Shakespeare was quite wrong when he wrote that ‘A rose by any other name would smell as sweet’. Names matter, and perceptions count. We won’t be seeing a revival of Strife, John Galsworthy’s hit drama of 1909, anytime soon, so long as one of the characters is called Mr. Wanklin.
I suspect that my name has shaped my life in all kinds of ways, and mostly for the better. For a start, people think you’re posh, which is always useful. And the name is a tremendous ice-breaker at parties, though you have to be careful with the formalities. Almost all Dominics go by ‘Dom’, as in Perignon, but we make sure to introduce ourselves with the full three syllables. If you’re shouting into the ear of a young woman in a noisy pub or nightclub, your chances will not be augmented by her thinking whether she wants to spend the rest of her life with a Don.
If the Doms of Old England are suburban social-climbers, the Doms of America are a rougher, louder and more democratic breed. Where I live, in Boston, Massachusetts, all the other Doms are from the Irish and Italian aristocracies of labour. No wiring, piping, painting, plastering or boiler-service is complete without the ethno-religious dialogue that Van Morrison would call ‘St. Dominic’s Preview’.

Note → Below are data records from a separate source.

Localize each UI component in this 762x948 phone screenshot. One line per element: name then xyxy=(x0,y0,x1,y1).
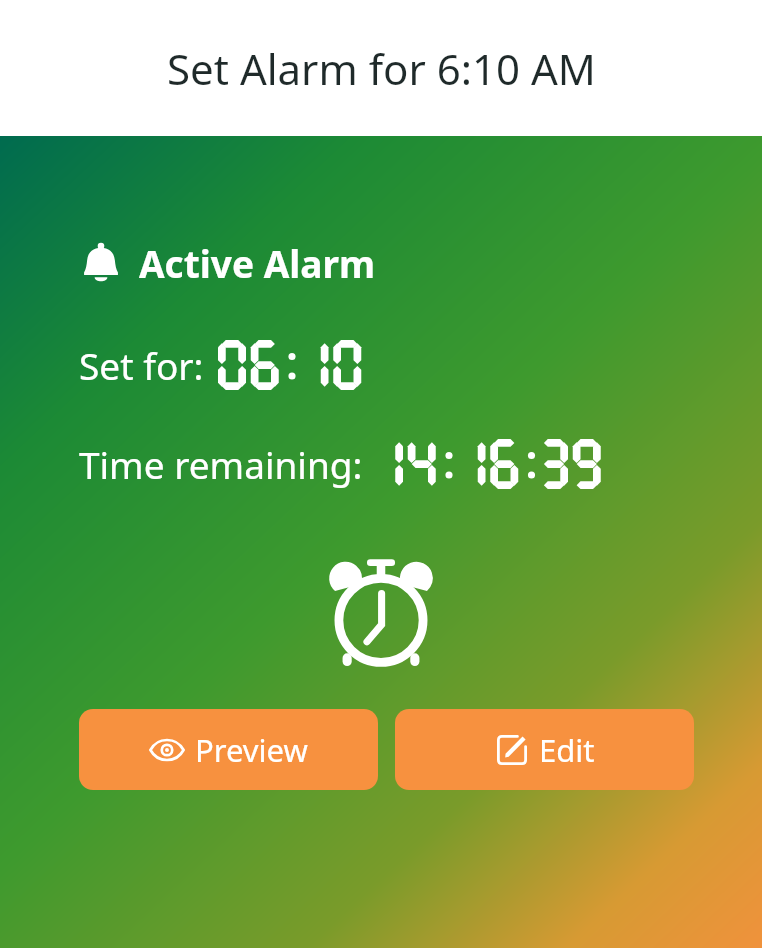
other: Edit xyxy=(495,733,529,767)
staticText: Active Alarm xyxy=(139,238,376,288)
staticText: Set Alarm for 6:10 AM xyxy=(167,40,596,97)
staticText: Preview xyxy=(195,729,308,771)
staticText: Edit xyxy=(539,729,595,771)
staticText: Set for: xyxy=(79,340,204,390)
button[interactable]: Edit xyxy=(395,709,694,790)
button[interactable]: Preview xyxy=(79,709,378,790)
staticText: Time remaining: xyxy=(79,439,363,489)
other: Preview xyxy=(149,732,185,768)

When Pat or Mike hears my name, he nods in benediction and leaves it at that. But when Angelo or Tony comes into the kitchen, I put the kettle on.
‘Dominic? They have Dominics in England?’ His eyes moisten. ‘You Italian?’

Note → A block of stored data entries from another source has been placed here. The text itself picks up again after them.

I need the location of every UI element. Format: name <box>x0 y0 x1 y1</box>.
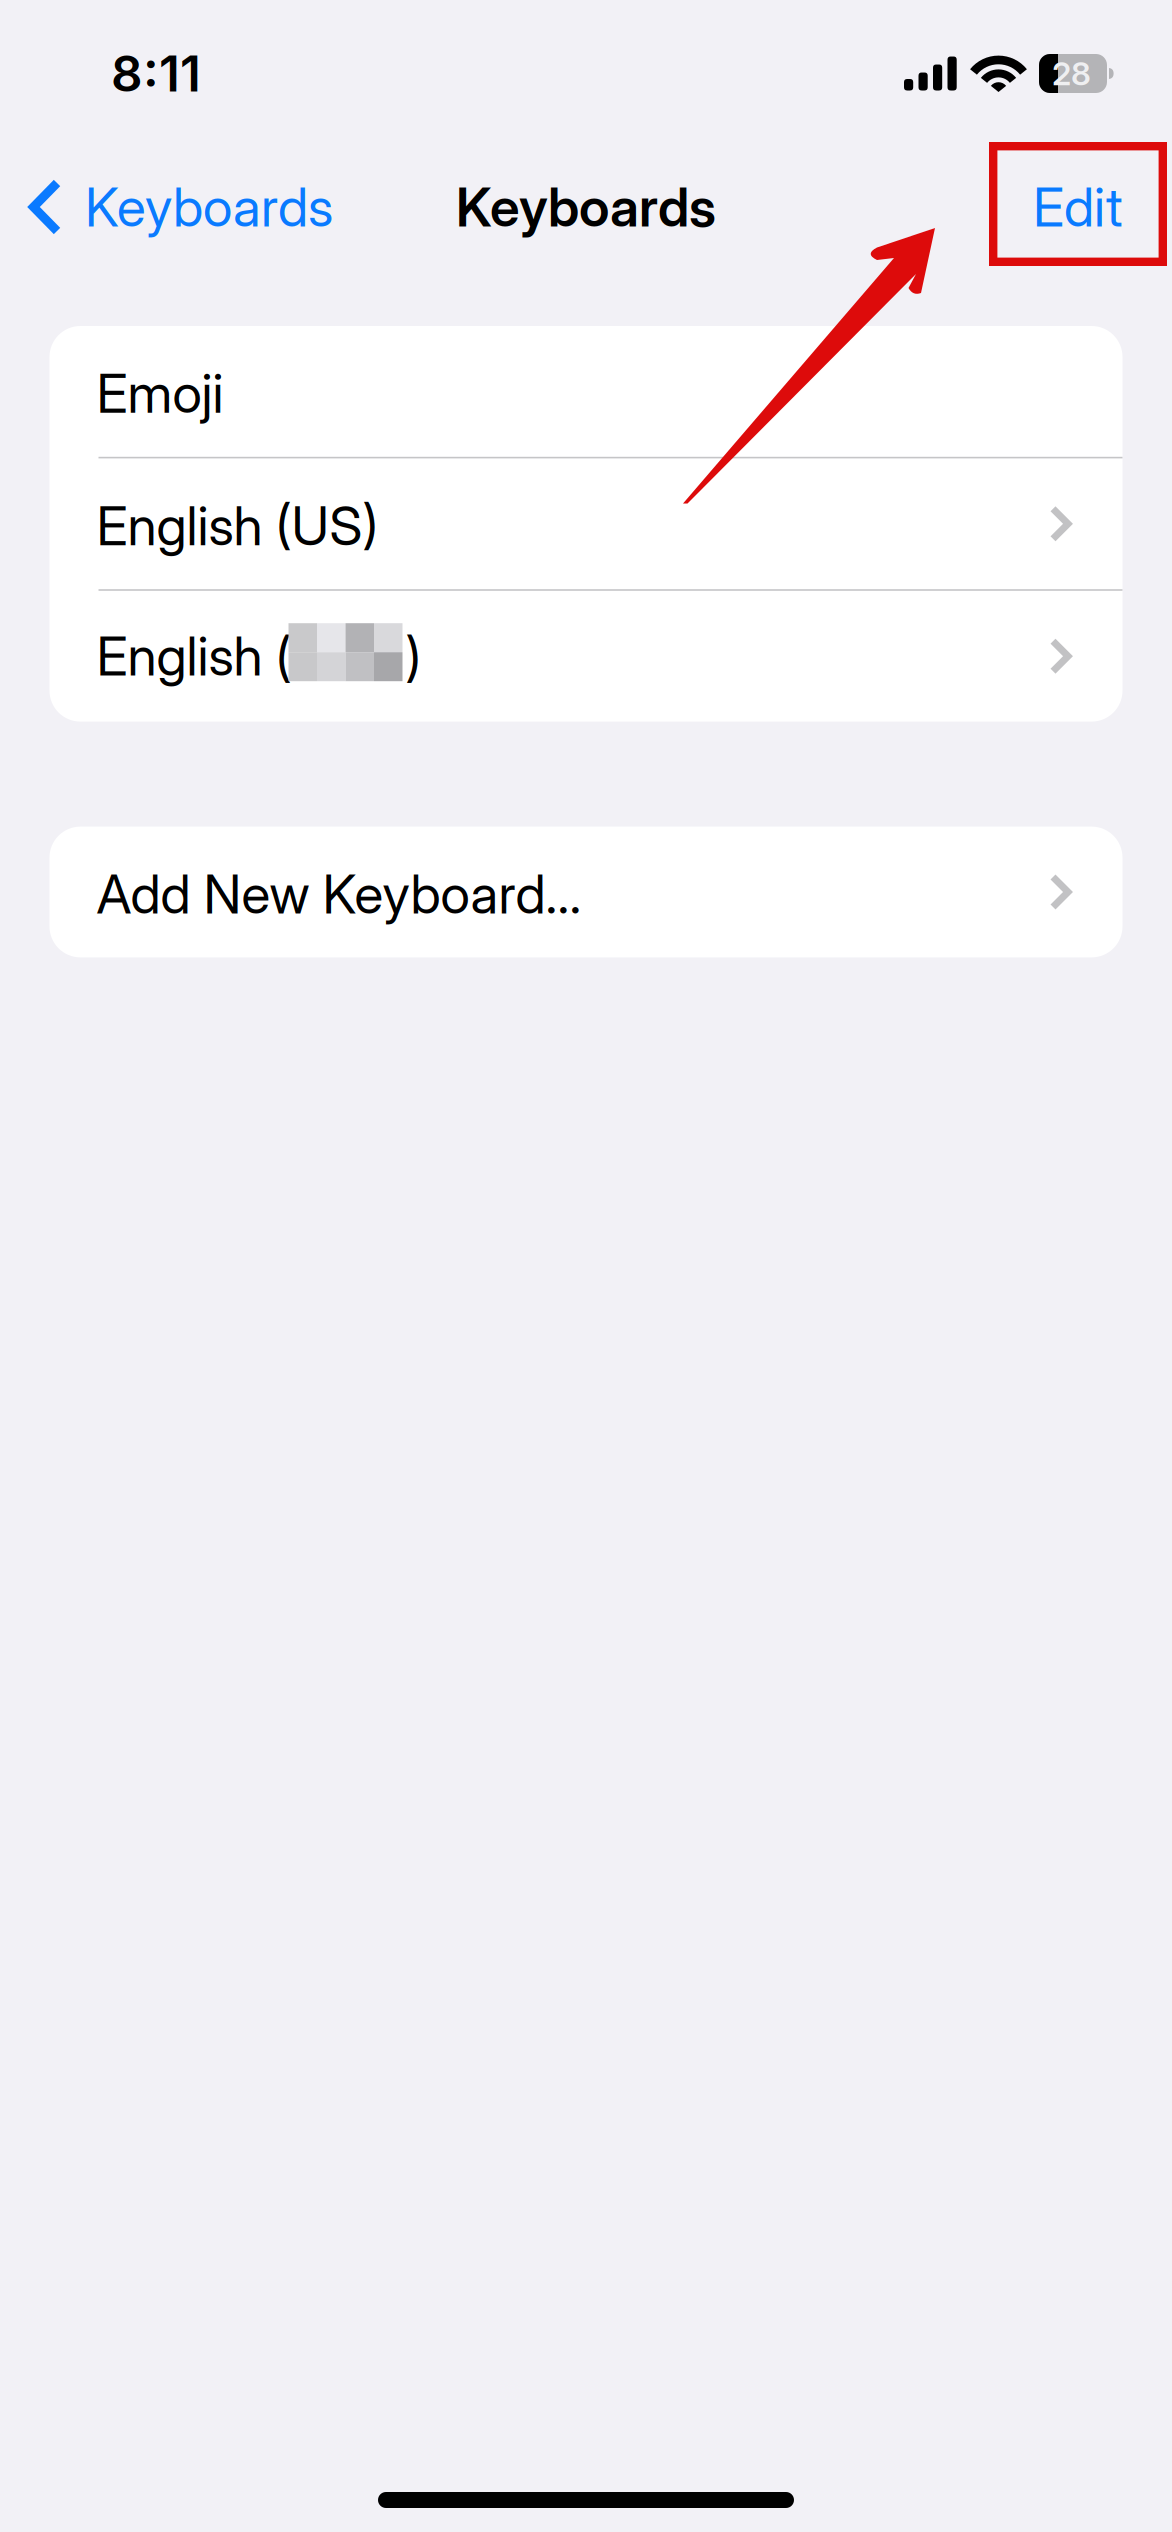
staticText: Keyboards <box>456 175 716 239</box>
button[interactable]: Edit <box>1003 147 1172 267</box>
staticText: English (US) <box>96 494 378 558</box>
staticText: 8:11 <box>111 44 201 103</box>
staticText: Edit <box>1033 175 1123 239</box>
button[interactable]: Emoji <box>50 326 1122 457</box>
button[interactable]: English ( <box>50 591 1122 722</box>
button[interactable]: Add New Keyboard... <box>50 827 1122 957</box>
staticText: Emoji <box>96 361 224 426</box>
button[interactable]: English (US) <box>50 458 1122 589</box>
staticText: English ( <box>96 624 292 688</box>
staticText: ) <box>406 624 422 688</box>
button[interactable]: Keyboards <box>0 147 353 267</box>
staticText: 28 <box>1052 54 1091 93</box>
staticText: Keyboards <box>85 175 333 239</box>
staticText: Add New Keyboard... <box>96 862 582 926</box>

‘Jewish, actually,’ I jump ahead. ‘They liked the name.’
Nothing human is alien to a man who spends half his life in other people’s basements, so we proceed to the crucial question of spelling. All of us dislike the French unisex ‘Dominique’: mention of this sordid variation never fails to produce grimaces and slow shakes of the head. And of course, we share a worldly appreciation of the Spanish ‘Domingo’ and the Greek ‘Domenikos’, which was El Greco’s real name. But my American cognate-cousin is often unaware of the English ‘Dominic’. This is because he’s usually ‘Dominick’, especially if he’s Italian.
The class associations of American ‘are the opposite of those of English ‘Dominic’. Take Dominick Santoro, who runs a mob with his brother Nicky in Martin Scorcese’s Casino. After a small disagreement with other members of the Italian-American business community, the Santoro brothers are beaten half to death with baseball bats, then buried alive in quicklime. It’s hard to imagine their fate being visited on Dominic Grieve. But not impossible.

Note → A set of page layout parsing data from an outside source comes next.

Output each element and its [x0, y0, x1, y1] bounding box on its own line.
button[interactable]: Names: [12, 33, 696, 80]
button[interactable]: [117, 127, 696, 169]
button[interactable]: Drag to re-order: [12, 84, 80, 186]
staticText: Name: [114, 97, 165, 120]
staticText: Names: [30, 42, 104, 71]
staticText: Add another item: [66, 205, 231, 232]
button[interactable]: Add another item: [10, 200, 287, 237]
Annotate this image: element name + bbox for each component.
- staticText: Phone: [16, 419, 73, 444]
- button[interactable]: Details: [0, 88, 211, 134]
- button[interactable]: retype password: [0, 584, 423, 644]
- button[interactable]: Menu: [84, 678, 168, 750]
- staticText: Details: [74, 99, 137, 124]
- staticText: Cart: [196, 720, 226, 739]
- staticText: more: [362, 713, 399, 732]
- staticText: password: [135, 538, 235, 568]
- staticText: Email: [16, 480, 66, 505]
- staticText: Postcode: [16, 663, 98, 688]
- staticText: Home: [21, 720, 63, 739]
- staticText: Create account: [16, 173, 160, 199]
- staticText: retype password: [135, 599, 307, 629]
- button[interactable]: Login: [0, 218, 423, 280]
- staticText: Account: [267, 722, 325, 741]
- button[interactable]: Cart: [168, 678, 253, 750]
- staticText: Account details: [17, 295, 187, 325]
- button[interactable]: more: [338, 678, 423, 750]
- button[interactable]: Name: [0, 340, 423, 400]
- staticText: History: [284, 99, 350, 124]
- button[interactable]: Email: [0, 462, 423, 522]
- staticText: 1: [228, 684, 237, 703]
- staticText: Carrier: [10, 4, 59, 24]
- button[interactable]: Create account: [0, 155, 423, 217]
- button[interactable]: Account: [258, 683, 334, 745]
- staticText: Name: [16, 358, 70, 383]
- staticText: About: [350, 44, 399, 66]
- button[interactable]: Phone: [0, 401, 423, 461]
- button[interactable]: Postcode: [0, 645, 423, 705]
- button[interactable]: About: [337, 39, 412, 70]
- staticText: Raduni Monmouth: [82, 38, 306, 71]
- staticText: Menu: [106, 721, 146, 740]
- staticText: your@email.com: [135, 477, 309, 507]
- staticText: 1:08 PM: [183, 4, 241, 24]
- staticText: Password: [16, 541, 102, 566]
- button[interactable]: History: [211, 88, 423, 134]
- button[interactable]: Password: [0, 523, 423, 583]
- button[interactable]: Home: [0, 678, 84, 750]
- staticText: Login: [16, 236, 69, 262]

The Dominick in my kitchen issues instructions about fuse boxes and pipe pressures. I stand there, legs slightly apart, hands on hip, nodding in manly fashion until my wife cannot contain her disgust any longer and advises him that I have no idea what he’s on about and he should address the organ grinder, not the monkey. Truly, Dominic is a classy name, whichever class you’re dealing with.
In such moments of intimacy, Italian-Americans sometimes shorten my name to ‘Nick’ or ‘Nicky’. I have only encountered this once in Britain, and hope that social isolation will prevent it from infecting the general population.